I would like to know if the following recurrence relation is solvable
\begin{equation} (\alpha_{1}n^{2}+\beta_{1}n+\gamma_{1})\ c(n+1)+(\alpha_{0}n^{2}+\beta_{0}n+\gamma_{0})\ c(n)+(\alpha_{-1}n^{2}+\beta_{-1}n+\gamma_{-1})\ c(n-1)=0 \end{equation}
where $\alpha$'s,$\beta$'s and $\gamma$'s are constants.

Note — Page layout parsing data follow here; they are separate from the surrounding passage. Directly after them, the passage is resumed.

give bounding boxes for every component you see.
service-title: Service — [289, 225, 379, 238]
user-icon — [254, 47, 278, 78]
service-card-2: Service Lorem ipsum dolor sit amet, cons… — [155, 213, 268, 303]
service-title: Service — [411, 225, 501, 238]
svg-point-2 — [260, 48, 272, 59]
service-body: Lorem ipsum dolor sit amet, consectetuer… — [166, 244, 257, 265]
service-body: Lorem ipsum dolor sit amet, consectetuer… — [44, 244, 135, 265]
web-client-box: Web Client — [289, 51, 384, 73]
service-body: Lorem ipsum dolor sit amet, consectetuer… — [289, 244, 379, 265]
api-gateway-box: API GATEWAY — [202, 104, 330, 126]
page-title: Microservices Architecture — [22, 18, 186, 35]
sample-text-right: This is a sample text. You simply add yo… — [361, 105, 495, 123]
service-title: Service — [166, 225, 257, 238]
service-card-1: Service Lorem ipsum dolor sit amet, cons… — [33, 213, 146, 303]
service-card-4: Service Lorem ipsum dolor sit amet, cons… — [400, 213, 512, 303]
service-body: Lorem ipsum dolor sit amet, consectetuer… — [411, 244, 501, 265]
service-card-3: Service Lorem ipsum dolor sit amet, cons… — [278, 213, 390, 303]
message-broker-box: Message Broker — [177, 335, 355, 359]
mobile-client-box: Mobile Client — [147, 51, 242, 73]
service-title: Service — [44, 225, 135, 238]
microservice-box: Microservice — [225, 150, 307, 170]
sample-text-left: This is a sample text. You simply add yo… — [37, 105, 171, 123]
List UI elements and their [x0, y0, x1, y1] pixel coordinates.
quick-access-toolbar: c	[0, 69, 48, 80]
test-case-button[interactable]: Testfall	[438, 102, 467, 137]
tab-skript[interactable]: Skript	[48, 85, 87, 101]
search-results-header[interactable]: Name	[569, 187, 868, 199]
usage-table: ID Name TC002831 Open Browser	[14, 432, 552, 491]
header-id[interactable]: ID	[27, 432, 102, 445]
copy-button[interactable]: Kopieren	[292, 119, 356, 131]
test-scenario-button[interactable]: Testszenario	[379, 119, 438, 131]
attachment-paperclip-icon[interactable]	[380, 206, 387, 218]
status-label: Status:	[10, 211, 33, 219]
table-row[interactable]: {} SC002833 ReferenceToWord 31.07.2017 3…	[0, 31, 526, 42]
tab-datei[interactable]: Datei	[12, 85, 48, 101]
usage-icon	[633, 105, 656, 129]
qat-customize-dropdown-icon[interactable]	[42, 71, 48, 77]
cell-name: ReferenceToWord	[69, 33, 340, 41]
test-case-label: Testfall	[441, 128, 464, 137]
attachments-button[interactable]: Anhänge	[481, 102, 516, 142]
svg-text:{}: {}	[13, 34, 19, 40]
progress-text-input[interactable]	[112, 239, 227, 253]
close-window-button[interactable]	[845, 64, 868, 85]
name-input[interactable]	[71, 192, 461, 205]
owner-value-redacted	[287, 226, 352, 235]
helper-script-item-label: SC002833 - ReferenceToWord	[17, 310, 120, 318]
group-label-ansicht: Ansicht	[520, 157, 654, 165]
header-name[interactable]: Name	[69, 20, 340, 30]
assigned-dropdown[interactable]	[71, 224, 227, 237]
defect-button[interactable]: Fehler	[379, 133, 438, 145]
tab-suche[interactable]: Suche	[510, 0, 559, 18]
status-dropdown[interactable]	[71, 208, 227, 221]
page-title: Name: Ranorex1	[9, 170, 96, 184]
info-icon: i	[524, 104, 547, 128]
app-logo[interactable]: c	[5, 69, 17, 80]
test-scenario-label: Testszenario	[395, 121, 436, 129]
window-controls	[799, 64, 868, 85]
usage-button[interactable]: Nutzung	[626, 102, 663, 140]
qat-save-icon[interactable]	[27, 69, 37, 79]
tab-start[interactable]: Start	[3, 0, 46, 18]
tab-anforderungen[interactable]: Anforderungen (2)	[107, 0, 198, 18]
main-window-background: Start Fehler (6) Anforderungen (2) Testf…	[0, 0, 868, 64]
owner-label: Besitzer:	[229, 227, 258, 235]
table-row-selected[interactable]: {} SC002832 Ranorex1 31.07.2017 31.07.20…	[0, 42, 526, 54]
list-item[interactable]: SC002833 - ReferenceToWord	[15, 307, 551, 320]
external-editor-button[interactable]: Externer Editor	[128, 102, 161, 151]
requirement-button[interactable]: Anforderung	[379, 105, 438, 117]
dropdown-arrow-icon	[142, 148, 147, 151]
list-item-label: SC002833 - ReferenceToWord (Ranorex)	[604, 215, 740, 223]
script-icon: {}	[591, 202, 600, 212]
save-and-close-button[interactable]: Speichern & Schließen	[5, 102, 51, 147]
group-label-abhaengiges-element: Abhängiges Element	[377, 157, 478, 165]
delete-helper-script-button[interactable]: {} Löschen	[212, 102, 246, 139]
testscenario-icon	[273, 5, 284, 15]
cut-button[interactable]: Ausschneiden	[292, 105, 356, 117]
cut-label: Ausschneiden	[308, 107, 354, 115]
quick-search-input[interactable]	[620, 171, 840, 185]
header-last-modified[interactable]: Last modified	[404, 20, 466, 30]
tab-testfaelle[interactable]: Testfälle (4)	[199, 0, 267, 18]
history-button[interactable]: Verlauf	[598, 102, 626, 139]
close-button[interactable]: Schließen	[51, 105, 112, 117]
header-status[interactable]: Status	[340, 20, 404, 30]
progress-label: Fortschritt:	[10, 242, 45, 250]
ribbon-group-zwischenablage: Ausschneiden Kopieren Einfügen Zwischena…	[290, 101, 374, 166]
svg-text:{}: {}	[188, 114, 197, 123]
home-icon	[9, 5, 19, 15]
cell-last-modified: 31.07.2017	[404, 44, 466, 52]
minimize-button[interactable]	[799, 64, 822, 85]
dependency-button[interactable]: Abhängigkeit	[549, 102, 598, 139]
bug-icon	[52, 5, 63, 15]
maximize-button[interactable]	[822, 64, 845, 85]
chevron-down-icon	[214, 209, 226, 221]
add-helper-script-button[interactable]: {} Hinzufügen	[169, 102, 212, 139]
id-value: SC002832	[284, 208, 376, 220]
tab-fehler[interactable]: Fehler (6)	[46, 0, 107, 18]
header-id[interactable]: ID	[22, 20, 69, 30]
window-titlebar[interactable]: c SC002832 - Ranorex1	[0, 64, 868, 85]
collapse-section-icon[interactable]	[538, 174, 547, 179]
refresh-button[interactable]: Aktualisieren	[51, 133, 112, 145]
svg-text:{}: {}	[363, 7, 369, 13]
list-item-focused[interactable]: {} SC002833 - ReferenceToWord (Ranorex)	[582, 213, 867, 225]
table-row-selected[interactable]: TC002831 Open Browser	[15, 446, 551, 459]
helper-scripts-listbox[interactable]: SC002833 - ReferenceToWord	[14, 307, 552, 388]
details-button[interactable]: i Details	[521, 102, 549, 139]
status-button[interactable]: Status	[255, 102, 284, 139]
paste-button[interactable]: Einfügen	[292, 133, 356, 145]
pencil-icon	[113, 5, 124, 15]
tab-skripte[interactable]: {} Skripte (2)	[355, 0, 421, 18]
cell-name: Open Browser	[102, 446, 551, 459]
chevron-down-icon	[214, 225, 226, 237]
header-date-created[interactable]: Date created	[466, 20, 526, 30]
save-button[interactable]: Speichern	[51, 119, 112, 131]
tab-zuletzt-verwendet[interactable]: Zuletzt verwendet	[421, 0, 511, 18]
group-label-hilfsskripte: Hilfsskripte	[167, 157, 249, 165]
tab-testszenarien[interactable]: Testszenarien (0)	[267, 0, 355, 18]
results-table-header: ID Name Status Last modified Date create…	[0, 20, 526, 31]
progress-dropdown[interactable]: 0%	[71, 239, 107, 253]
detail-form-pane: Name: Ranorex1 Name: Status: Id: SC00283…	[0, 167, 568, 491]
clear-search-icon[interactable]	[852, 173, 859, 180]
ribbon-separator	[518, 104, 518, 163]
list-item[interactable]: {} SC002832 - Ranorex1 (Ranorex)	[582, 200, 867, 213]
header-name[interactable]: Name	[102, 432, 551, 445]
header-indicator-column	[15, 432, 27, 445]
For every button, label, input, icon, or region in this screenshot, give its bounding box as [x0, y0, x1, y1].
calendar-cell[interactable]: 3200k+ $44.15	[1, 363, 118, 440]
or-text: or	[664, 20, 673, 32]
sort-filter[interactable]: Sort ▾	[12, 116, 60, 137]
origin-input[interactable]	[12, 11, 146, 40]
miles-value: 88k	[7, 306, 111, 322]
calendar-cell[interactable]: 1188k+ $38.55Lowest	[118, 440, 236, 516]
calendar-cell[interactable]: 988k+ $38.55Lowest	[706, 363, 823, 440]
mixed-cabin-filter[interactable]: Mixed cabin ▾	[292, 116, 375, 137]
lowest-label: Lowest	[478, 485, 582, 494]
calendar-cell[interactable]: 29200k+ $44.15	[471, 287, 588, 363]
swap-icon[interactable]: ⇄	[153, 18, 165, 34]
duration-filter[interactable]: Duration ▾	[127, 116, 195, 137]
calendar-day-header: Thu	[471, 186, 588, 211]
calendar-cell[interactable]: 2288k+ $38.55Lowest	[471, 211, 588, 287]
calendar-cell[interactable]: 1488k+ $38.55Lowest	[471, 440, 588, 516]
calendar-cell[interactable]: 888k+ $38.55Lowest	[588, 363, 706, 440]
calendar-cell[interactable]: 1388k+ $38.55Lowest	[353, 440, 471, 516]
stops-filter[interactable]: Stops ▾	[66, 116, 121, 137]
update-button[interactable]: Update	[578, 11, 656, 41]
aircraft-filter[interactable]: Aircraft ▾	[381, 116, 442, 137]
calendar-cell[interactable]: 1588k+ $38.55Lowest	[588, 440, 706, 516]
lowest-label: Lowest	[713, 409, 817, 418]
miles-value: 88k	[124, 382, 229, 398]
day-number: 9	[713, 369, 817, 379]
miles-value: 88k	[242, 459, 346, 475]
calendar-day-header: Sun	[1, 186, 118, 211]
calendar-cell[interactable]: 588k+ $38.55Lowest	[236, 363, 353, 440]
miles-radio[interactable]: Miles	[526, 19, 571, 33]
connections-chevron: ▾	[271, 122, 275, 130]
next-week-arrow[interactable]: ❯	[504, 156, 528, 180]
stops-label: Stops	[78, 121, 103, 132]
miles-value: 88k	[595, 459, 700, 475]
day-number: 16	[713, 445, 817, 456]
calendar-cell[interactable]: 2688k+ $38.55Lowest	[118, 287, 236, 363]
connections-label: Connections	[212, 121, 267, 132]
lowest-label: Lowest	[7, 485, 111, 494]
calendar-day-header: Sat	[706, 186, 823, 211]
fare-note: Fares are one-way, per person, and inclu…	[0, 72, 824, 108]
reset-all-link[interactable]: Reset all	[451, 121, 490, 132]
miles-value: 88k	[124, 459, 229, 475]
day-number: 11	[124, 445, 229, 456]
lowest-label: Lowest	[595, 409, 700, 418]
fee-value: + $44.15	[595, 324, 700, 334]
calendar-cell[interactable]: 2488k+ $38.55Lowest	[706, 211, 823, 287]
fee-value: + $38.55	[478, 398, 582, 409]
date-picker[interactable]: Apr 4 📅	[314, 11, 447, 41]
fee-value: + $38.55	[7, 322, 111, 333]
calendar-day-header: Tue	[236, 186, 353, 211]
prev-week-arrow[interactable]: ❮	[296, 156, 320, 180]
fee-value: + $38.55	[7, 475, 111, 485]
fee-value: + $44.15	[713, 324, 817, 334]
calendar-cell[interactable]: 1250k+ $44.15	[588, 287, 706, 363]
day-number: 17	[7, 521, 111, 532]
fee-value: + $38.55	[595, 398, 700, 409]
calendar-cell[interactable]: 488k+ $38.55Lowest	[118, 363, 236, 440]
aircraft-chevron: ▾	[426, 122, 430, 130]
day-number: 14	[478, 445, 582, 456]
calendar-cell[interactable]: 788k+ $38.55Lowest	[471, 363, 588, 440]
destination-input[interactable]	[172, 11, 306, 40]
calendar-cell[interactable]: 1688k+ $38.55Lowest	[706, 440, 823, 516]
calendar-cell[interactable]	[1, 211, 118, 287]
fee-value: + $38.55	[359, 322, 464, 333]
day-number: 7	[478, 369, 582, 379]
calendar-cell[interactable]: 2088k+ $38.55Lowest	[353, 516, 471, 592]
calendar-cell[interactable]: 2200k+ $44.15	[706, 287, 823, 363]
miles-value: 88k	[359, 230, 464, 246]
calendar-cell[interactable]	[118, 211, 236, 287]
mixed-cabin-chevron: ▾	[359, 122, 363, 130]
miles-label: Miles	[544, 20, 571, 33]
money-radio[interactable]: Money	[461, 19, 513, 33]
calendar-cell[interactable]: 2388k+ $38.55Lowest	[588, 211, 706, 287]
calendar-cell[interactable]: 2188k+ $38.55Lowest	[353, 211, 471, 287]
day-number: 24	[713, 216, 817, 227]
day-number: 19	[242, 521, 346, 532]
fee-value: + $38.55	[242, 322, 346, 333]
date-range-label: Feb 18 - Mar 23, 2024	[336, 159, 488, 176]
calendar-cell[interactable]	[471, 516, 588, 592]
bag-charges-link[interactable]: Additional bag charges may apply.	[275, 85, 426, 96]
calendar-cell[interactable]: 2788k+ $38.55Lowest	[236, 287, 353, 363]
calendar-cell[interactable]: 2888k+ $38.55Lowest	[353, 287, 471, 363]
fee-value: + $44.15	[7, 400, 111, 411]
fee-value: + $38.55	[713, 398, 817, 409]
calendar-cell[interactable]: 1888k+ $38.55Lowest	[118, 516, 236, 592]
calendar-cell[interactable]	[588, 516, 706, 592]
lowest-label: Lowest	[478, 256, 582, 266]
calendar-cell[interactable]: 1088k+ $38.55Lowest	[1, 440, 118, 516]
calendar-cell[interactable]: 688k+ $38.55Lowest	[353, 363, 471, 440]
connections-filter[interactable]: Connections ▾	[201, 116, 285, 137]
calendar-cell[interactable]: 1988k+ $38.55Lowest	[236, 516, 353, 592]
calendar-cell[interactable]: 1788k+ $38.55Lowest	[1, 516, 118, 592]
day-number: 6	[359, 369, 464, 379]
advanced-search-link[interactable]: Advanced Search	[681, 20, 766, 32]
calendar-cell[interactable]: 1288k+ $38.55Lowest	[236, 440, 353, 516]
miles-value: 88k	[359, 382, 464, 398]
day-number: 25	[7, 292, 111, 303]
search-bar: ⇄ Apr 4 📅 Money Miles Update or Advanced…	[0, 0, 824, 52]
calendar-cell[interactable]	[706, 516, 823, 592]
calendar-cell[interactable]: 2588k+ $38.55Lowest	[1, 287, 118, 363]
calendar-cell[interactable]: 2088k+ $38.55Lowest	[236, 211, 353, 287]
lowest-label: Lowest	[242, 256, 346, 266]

I am particularly interested in the case where $\alpha_{1}=0$ and $\gamma_{-1}=0$. Moreover, $\beta_{1}=\alpha_{-1}$ and $\gamma_{1}=\beta_{-1}$ therefore the recurrence relation reduces to
\begin{equation} (\beta_{1}n+\gamma_{1})\ c(n+1)+(\alpha_{0}n^{2}+\beta_{0}n+\gamma_{0})\ c(n)+n(\beta_{1}n+\gamma_{1})\ c(n-1)=0 \end{equation}
I am hoping that I could find a similar recurrence relation for some special functions such as Hypergeometric functions or generalized Hypergeometric functions or Heun functions. Also, I know that some orthogonal polynomials such as Hahn, Krawtchoul and Charlier polynomials have three term recurrence relations. However, I have not been successful to match any of them with my recurrence relation.